[Dataset records Boundary: Start]

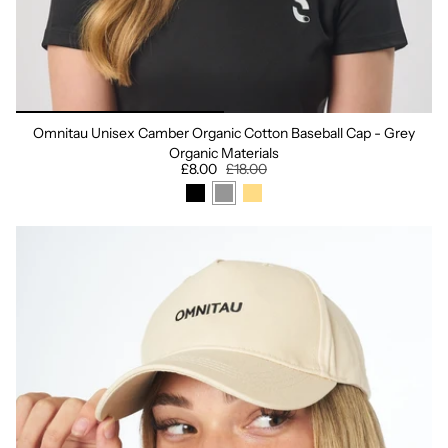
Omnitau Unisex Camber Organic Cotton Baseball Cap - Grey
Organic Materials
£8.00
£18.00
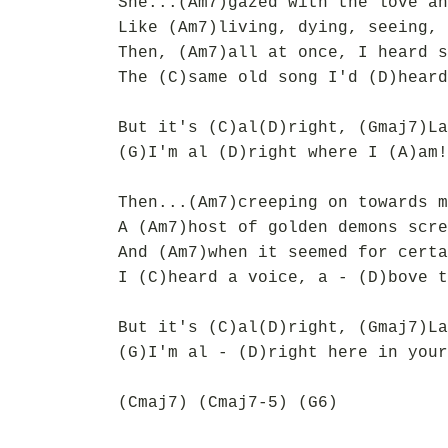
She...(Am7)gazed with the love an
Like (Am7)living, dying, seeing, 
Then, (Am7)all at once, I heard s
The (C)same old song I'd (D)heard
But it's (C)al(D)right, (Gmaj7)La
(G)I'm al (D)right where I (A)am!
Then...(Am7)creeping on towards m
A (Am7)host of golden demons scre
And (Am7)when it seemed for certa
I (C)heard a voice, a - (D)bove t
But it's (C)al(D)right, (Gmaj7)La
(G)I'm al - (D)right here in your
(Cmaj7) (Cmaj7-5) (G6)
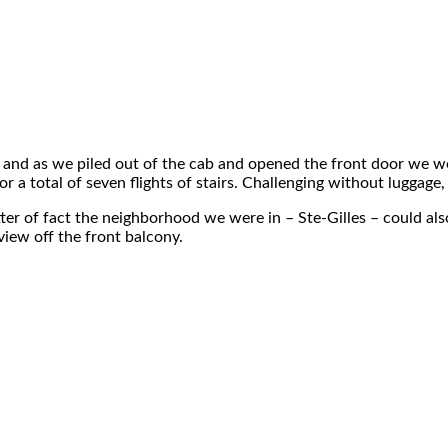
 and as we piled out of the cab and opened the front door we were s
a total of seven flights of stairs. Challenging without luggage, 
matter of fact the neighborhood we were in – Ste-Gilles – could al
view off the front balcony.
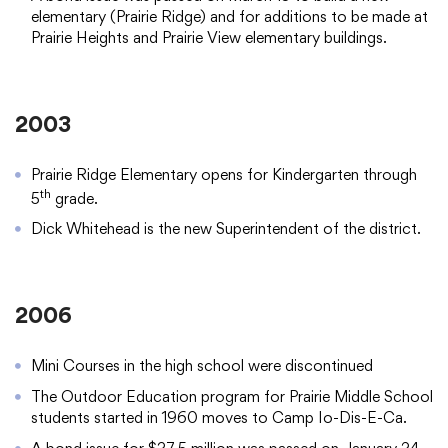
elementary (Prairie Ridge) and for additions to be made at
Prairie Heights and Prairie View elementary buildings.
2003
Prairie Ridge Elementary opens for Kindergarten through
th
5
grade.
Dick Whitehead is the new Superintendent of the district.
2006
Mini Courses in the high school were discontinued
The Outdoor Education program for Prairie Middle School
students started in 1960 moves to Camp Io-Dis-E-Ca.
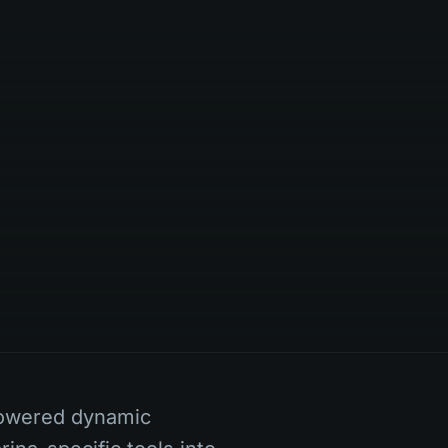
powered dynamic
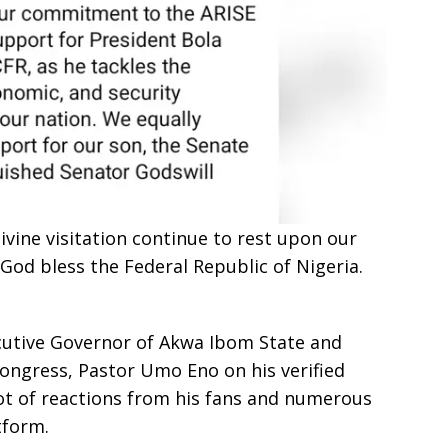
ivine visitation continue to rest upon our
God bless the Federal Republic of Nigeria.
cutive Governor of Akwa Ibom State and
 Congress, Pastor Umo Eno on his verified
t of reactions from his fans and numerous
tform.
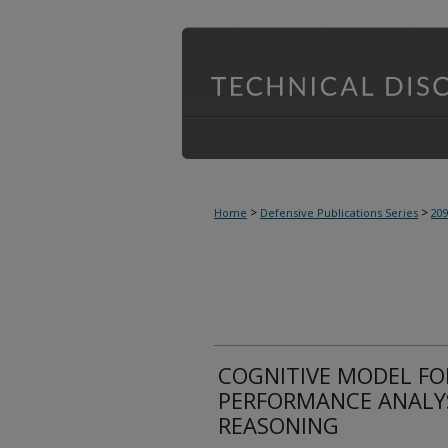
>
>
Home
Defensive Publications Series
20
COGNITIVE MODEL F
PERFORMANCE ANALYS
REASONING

[Dataset records Boundary: End]
[Dataset records Boundary: Start]

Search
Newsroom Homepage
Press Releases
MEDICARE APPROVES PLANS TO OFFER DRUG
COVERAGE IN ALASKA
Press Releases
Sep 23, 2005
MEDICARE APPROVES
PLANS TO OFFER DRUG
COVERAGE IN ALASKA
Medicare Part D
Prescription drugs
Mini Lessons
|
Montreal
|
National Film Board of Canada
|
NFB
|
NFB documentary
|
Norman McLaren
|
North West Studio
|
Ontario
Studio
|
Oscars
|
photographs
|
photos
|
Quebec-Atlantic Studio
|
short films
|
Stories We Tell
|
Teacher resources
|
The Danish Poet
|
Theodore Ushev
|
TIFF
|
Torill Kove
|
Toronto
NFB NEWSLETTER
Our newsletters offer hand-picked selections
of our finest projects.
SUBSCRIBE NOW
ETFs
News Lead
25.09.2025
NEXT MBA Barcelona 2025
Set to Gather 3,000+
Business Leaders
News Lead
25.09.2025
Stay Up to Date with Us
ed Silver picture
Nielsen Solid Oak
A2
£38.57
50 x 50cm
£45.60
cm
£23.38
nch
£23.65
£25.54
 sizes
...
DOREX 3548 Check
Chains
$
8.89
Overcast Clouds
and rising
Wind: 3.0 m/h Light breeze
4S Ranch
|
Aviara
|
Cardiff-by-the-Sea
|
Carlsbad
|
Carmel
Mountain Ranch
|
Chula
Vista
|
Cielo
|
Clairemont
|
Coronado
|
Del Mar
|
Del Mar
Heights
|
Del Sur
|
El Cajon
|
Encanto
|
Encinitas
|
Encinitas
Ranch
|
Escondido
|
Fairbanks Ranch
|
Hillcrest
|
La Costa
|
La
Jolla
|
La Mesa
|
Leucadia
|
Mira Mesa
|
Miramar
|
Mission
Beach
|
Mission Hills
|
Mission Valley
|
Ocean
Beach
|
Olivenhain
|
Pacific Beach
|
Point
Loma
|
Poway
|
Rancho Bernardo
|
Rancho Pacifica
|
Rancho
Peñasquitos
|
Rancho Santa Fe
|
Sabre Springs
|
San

[Dataset records Boundary: End]
[Dataset records Boundary: Start]

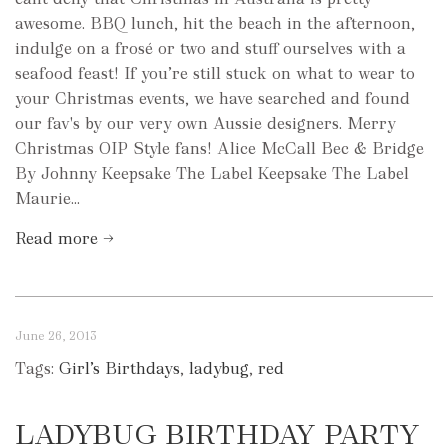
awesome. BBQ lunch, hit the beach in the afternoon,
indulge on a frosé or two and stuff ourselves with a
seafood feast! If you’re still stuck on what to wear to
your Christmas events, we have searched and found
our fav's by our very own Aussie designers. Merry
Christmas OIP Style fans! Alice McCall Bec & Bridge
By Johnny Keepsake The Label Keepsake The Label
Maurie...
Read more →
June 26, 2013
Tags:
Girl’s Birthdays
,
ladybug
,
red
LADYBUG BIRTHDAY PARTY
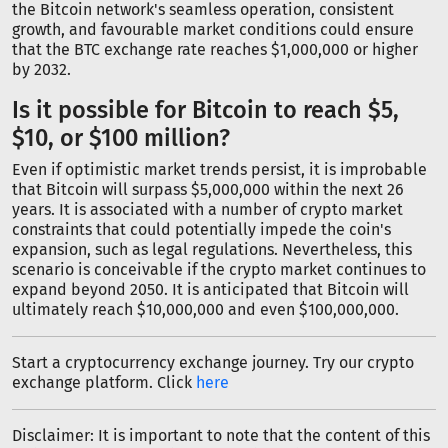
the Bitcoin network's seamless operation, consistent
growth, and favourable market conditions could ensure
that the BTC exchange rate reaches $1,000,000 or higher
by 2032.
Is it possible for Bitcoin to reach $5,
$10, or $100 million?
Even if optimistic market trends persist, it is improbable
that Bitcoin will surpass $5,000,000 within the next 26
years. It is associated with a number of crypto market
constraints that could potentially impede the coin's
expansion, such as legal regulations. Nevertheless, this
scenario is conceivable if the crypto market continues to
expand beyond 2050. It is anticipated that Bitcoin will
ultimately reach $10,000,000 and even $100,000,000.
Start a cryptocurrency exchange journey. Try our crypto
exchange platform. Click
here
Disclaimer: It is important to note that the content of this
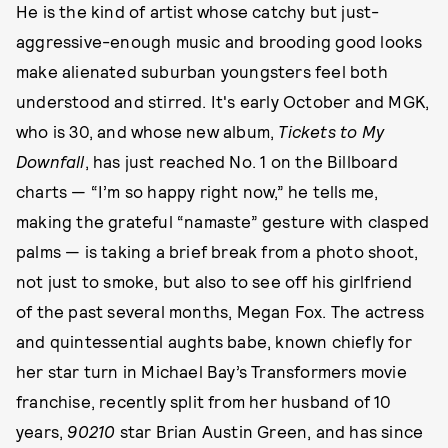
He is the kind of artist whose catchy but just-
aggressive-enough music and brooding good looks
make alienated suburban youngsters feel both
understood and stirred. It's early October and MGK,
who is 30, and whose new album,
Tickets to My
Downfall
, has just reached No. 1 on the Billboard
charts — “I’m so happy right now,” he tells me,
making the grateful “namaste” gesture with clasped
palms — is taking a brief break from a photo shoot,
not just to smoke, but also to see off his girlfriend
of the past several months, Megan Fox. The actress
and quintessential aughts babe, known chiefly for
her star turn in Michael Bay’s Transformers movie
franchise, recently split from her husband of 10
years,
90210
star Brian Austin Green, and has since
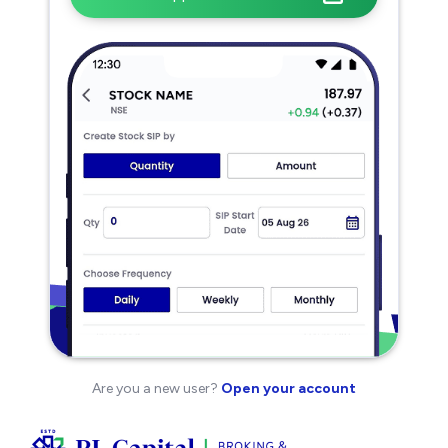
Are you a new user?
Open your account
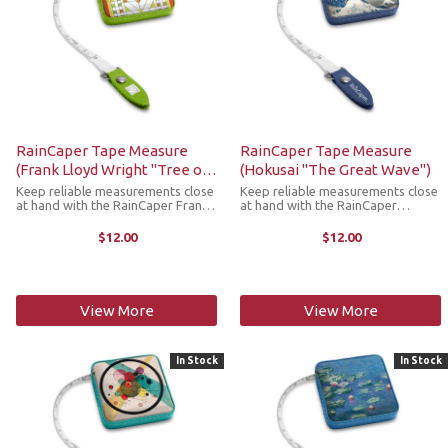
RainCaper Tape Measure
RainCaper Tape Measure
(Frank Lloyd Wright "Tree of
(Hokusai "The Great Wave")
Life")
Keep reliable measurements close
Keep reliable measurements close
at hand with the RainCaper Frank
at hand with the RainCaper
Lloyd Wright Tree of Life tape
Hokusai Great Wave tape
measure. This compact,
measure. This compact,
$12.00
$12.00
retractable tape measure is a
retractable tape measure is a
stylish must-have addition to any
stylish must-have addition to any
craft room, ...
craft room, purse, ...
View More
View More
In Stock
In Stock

[Dataset records Boundary: End]

Your reply should consist solely of the number of lines above that contain the word "crypto".

Finished task ▸
3